**Exercise requirements:**
Only the text of the records belongs in the answer; the pictures must be dropped.

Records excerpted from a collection

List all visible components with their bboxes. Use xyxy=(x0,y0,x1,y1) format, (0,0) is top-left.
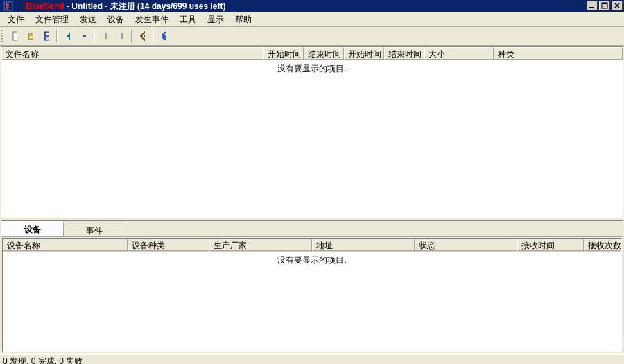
col-start-time-2[interactable]: 开始时间 xyxy=(344,47,384,60)
save-button[interactable] xyxy=(38,28,53,44)
tab-events[interactable]: 事件 xyxy=(63,223,125,236)
col-kind[interactable]: 种类 xyxy=(494,47,623,60)
svg-rect-7 xyxy=(46,37,49,40)
col-start-time-1[interactable]: 开始时间 xyxy=(263,47,304,60)
window-title: BlueSend - Untitled - 未注册 (14 days/699 u… xyxy=(17,0,225,22)
toolbar-separator-3 xyxy=(131,30,132,42)
svg-rect-0 xyxy=(4,2,12,10)
svg-rect-11 xyxy=(121,33,123,39)
svg-rect-10 xyxy=(83,35,86,37)
add-button[interactable] xyxy=(60,28,75,44)
menu-help[interactable]: 帮助 xyxy=(230,12,257,27)
svg-rect-9 xyxy=(67,35,70,37)
svg-point-13 xyxy=(144,35,146,37)
app-icon xyxy=(3,1,14,12)
svg-rect-3 xyxy=(602,3,607,4)
settings-button[interactable] xyxy=(135,28,150,44)
toolbar-separator-2 xyxy=(94,30,94,42)
svg-rect-1 xyxy=(589,7,594,8)
toolbar-separator-4 xyxy=(153,30,153,42)
status-text: 0 发现, 0 完成, 0 失败 xyxy=(3,356,83,365)
bottom-tabs: 设备 事件 xyxy=(1,221,623,237)
device-list-panel: 设备名称 设备种类 生产厂家 地址 状态 接收时间 接收次数 没有要显示的项目. xyxy=(2,238,622,352)
minimize-button[interactable] xyxy=(587,1,598,10)
toolbar-grip[interactable] xyxy=(1,30,4,42)
close-button[interactable] xyxy=(612,1,623,10)
col-file-name[interactable]: 文件名称 xyxy=(1,47,263,60)
file-list-panel: 文件名称 开始时间 结束时间 开始时间 结束时间 大小 种类 没有要显示的项目. xyxy=(1,46,623,218)
open-button[interactable] xyxy=(22,28,37,44)
col-end-time-1[interactable]: 结束时间 xyxy=(304,47,344,60)
toolbar-separator-1 xyxy=(56,30,57,42)
svg-text:?: ? xyxy=(164,33,166,40)
col-device-type[interactable]: 设备种类 xyxy=(128,239,209,251)
col-end-time-2[interactable]: 结束时间 xyxy=(384,47,424,60)
col-manufacturer[interactable]: 生产厂家 xyxy=(209,239,312,251)
svg-rect-4 xyxy=(13,32,17,40)
tab-devices[interactable]: 设备 xyxy=(1,221,64,236)
status-bar: 0 发现, 0 完成, 0 失败 xyxy=(0,354,624,364)
col-status[interactable]: 状态 xyxy=(415,239,517,251)
bottom-panel: 设备 事件 设备名称 设备种类 生产厂家 地址 状态 接收时间 接收次数 没有要… xyxy=(1,220,623,354)
col-device-name[interactable]: 设备名称 xyxy=(3,239,128,251)
stop-button[interactable] xyxy=(113,28,128,44)
file-list-header: 文件名称 开始时间 结束时间 开始时间 结束时间 大小 种类 xyxy=(1,47,623,60)
title-bar: BlueSend - Untitled - 未注册 (14 days/699 u… xyxy=(0,0,624,12)
device-list-body[interactable]: 没有要显示的项目. xyxy=(3,252,621,352)
svg-rect-6 xyxy=(46,33,49,35)
toolbar: ? xyxy=(0,27,624,46)
window-controls xyxy=(585,1,623,10)
content-area: 文件名称 开始时间 结束时间 开始时间 结束时间 大小 种类 没有要显示的项目.… xyxy=(0,46,624,354)
col-recv-count[interactable]: 接收次数 xyxy=(584,239,621,251)
col-size[interactable]: 大小 xyxy=(424,47,494,60)
help-button[interactable]: ? xyxy=(156,28,171,44)
play-button[interactable] xyxy=(97,28,112,44)
col-recv-time[interactable]: 接收时间 xyxy=(517,239,584,251)
file-list-empty-text: 没有要显示的项目. xyxy=(1,60,623,75)
device-list-empty-text: 没有要显示的项目. xyxy=(3,252,621,266)
maximize-button[interactable] xyxy=(599,1,610,10)
col-address[interactable]: 地址 xyxy=(312,239,415,251)
remove-button[interactable] xyxy=(76,28,91,44)
new-file-button[interactable] xyxy=(6,28,21,44)
file-list-body[interactable]: 没有要显示的项目. xyxy=(1,60,623,217)
device-list-header: 设备名称 设备种类 生产厂家 地址 状态 接收时间 接收次数 xyxy=(3,239,621,252)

**Exercise response:**
List all visible components with their bboxes. Use xyxy=(x0,y0,x1,y1) format, (0,0) is top-left.
col-start-time-2[interactable]: 开始时间 xyxy=(344,47,384,60)
save-button[interactable] xyxy=(38,28,53,44)
tab-events[interactable]: 事件 xyxy=(63,223,125,236)
col-kind[interactable]: 种类 xyxy=(494,47,623,60)
svg-rect-7 xyxy=(46,37,49,40)
col-start-time-1[interactable]: 开始时间 xyxy=(263,47,304,60)
window-title: BlueSend - Untitled - 未注册 (14 days/699 u… xyxy=(17,0,225,22)
toolbar-separator-3 xyxy=(131,30,132,42)
svg-rect-0 xyxy=(4,2,12,10)
svg-rect-11 xyxy=(121,33,123,39)
svg-rect-10 xyxy=(83,35,86,37)
add-button[interactable] xyxy=(60,28,75,44)
menu-help[interactable]: 帮助 xyxy=(230,12,257,27)
svg-rect-9 xyxy=(67,35,70,37)
svg-point-13 xyxy=(144,35,146,37)
app-icon xyxy=(3,1,14,12)
svg-rect-3 xyxy=(602,3,607,4)
settings-button[interactable] xyxy=(135,28,150,44)
toolbar-separator-2 xyxy=(94,30,94,42)
svg-rect-1 xyxy=(589,7,594,8)
toolbar-separator-4 xyxy=(153,30,153,42)
status-text: 0 发现, 0 完成, 0 失败 xyxy=(3,356,83,365)
bottom-tabs: 设备 事件 xyxy=(1,221,623,237)
device-list-panel: 设备名称 设备种类 生产厂家 地址 状态 接收时间 接收次数 没有要显示的项目. xyxy=(2,238,622,352)
minimize-button[interactable] xyxy=(587,1,598,10)
toolbar-grip[interactable] xyxy=(1,30,4,42)
close-button[interactable] xyxy=(612,1,623,10)
col-file-name[interactable]: 文件名称 xyxy=(1,47,263,60)
file-list-panel: 文件名称 开始时间 结束时间 开始时间 结束时间 大小 种类 没有要显示的项目. xyxy=(1,46,623,218)
open-button[interactable] xyxy=(22,28,37,44)
col-end-time-1[interactable]: 结束时间 xyxy=(304,47,344,60)
toolbar-separator-1 xyxy=(56,30,57,42)
svg-text:?: ? xyxy=(164,33,166,40)
col-device-type[interactable]: 设备种类 xyxy=(128,239,209,251)
col-end-time-2[interactable]: 结束时间 xyxy=(384,47,424,60)
col-manufacturer[interactable]: 生产厂家 xyxy=(209,239,312,251)
svg-rect-4 xyxy=(13,32,17,40)
tab-devices[interactable]: 设备 xyxy=(1,221,64,236)
status-bar: 0 发现, 0 完成, 0 失败 xyxy=(0,354,624,364)
col-status[interactable]: 状态 xyxy=(415,239,517,251)
bottom-panel: 设备 事件 设备名称 设备种类 生产厂家 地址 状态 接收时间 接收次数 没有要… xyxy=(1,220,623,354)
col-device-name[interactable]: 设备名称 xyxy=(3,239,128,251)
stop-button[interactable] xyxy=(113,28,128,44)
file-list-header: 文件名称 开始时间 结束时间 开始时间 结束时间 大小 种类 xyxy=(1,47,623,60)
title-bar: BlueSend - Untitled - 未注册 (14 days/699 u… xyxy=(0,0,624,12)
device-list-body[interactable]: 没有要显示的项目. xyxy=(3,252,621,352)
svg-rect-6 xyxy=(46,33,49,35)
toolbar: ? xyxy=(0,27,624,46)
window-controls xyxy=(585,1,623,10)
content-area: 文件名称 开始时间 结束时间 开始时间 结束时间 大小 种类 没有要显示的项目.… xyxy=(0,46,624,354)
col-recv-count[interactable]: 接收次数 xyxy=(584,239,621,251)
col-size[interactable]: 大小 xyxy=(424,47,494,60)
help-button[interactable]: ? xyxy=(156,28,171,44)
play-button[interactable] xyxy=(97,28,112,44)
col-recv-time[interactable]: 接收时间 xyxy=(517,239,584,251)
file-list-empty-text: 没有要显示的项目. xyxy=(1,60,623,75)
device-list-empty-text: 没有要显示的项目. xyxy=(3,252,621,266)
maximize-button[interactable] xyxy=(599,1,610,10)
col-address[interactable]: 地址 xyxy=(312,239,415,251)
remove-button[interactable] xyxy=(76,28,91,44)
new-file-button[interactable] xyxy=(6,28,21,44)
file-list-body[interactable]: 没有要显示的项目. xyxy=(1,60,623,217)
device-list-header: 设备名称 设备种类 生产厂家 地址 状态 接收时间 接收次数 xyxy=(3,239,621,252)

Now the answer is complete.